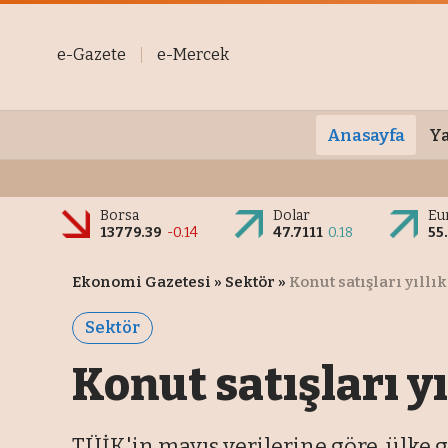
e-Gazete
e-Mercek
Anasayfa
Ya
Borsa
Dolar
Eu
13779.39
-0.14
47.7111
0.18
55
Ekonomi Gazetesi
»
Sektör
»
Konut satışları yıllık
Sektör
Konut satışları yı
TÜİK'in mayıs verilerine göre, ülke ge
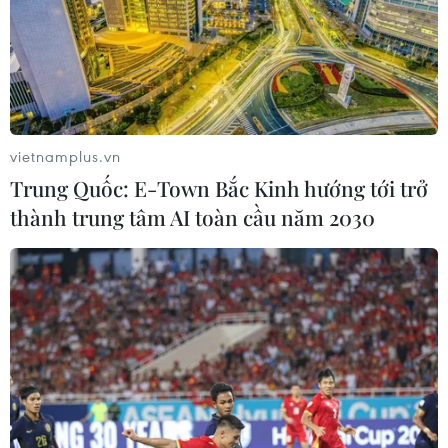
vietnamplus.vn
Trung Quốc: E-Town Bắc Kinh hướng tới trở
thành trung tâm AI toàn cầu năm 2030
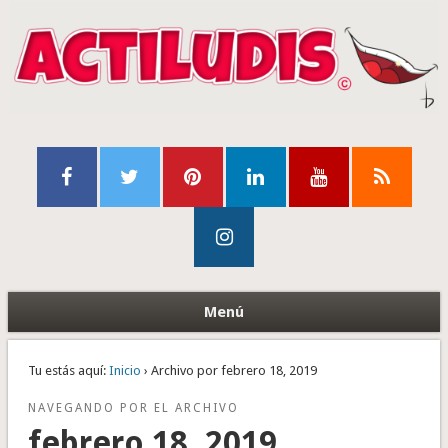
Menú
Tu estás aquí:
Inicio
› Archivo por febrero 18, 2019
NAVEGANDO POR EL ARCHIVO
febrero 18, 2019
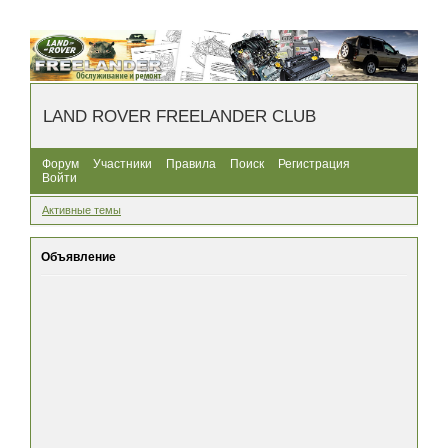
LAND ROVER FREELANDER CLUB
Форум
Участники
Правила
Поиск
Регистрация
Войти
Активные темы
Объявление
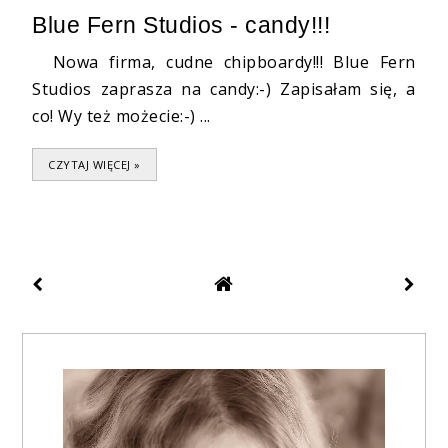
Blue Fern Studios - candy!!!
Nowa firma, cudne chipboardy!!! Blue Fern
Studios zaprasza na candy:-) Zapisałam się, a
co! Wy też możecie:-) ...
CZYTAJ WIĘCEJ »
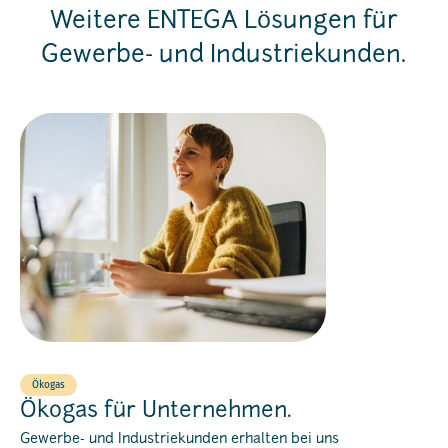
Weitere ENTEGA Lösungen für
Gewerbe- und Industriekunden.
Ökogas
Ökogas für Unternehmen.
Gewerbe- und Industriekunden erhalten bei uns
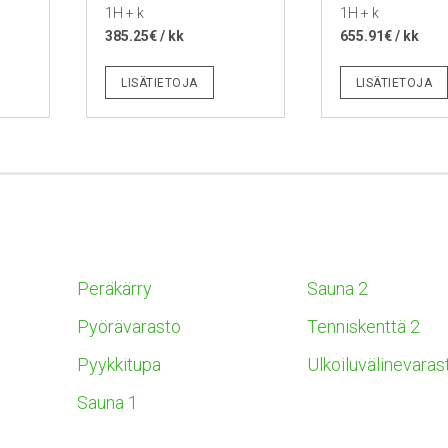
1H + k
1H + k
385.25€ / kk
655.91€ / kk
LISÄTIETOJA
LISÄTIETOJA
Peräkärry
Sauna 2
Pyörävarasto
Tenniskenttä 2
Pyykkitupa
Ulkoiluvälinevaras
Sauna 1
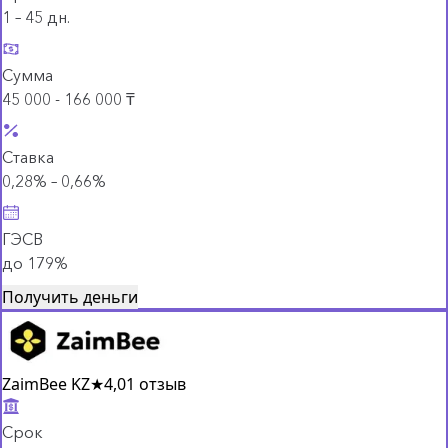
1 – 45 дн.
Сумма
45 000 - 166 000 ₸
Ставка
0,28% – 0,66%
ГЭСВ
до 179%
Получить деньги
ZaimBee KZ
★
4,0
1 отзыв
Срок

+++

→ **WHAT TO WORK ON**: Repeat each entry exactly as given; no pictures belong in the copy.

→ **ANSWER SECTION**:
e-Gazete
e-Mercek
Anasayfa
Ya
Borsa
Dolar
Eu
13779.39
-0.14
47.7111
0.18
55
Ekonomi Gazetesi
»
Sektör
»
Konut satışları yıllık
Sektör
Konut satışları yı
TÜİK'in mayıs verilerine göre, ülke ge
vietnamplus.vn
Trung Quốc: E-Town Bắc Kinh hướng tới trở
thành trung tâm AI toàn cầu năm 2030
Menú
Tu estás aquí:
Inicio
› Archivo por febrero 18, 2019
NAVEGANDO POR EL ARCHIVO
febrero 18, 2019
LAND ROVER FREELANDER CLUB
Форум
Участники
Правила
Поиск
Регистрация
Войти
Активные темы
Объявление
Blue Fern Studios - candy!!!
Nowa firma, cudne chipboardy!!! Blue Fern
Studios zaprasza na candy:-) Zapisałam się, a
co! Wy też możecie:-) ...
CZYTAJ WIĘCEJ »
Weitere ENTEGA Lösungen für
Gewerbe- und Industriekunden.
Ökogas
Ökogas für Unternehmen.
Gewerbe- und Industriekunden erhalten bei uns
1H + k
1H + k
385.25€ / kk
655.91€ / kk
LISÄTIETOJA
LISÄTIETOJA
Peräkärry
Sauna 2
Pyörävarasto
Tenniskenttä 2
Pyykkitupa
Ulkoiluvälinevaras
Sauna 1
1 – 45 дн.
Сумма
45 000 - 166 000 ₸
Ставка
0,28% – 0,66%
ГЭСВ
до 179%
Получить деньги
ZaimBee KZ
★
4,0
1 отзыв
Срок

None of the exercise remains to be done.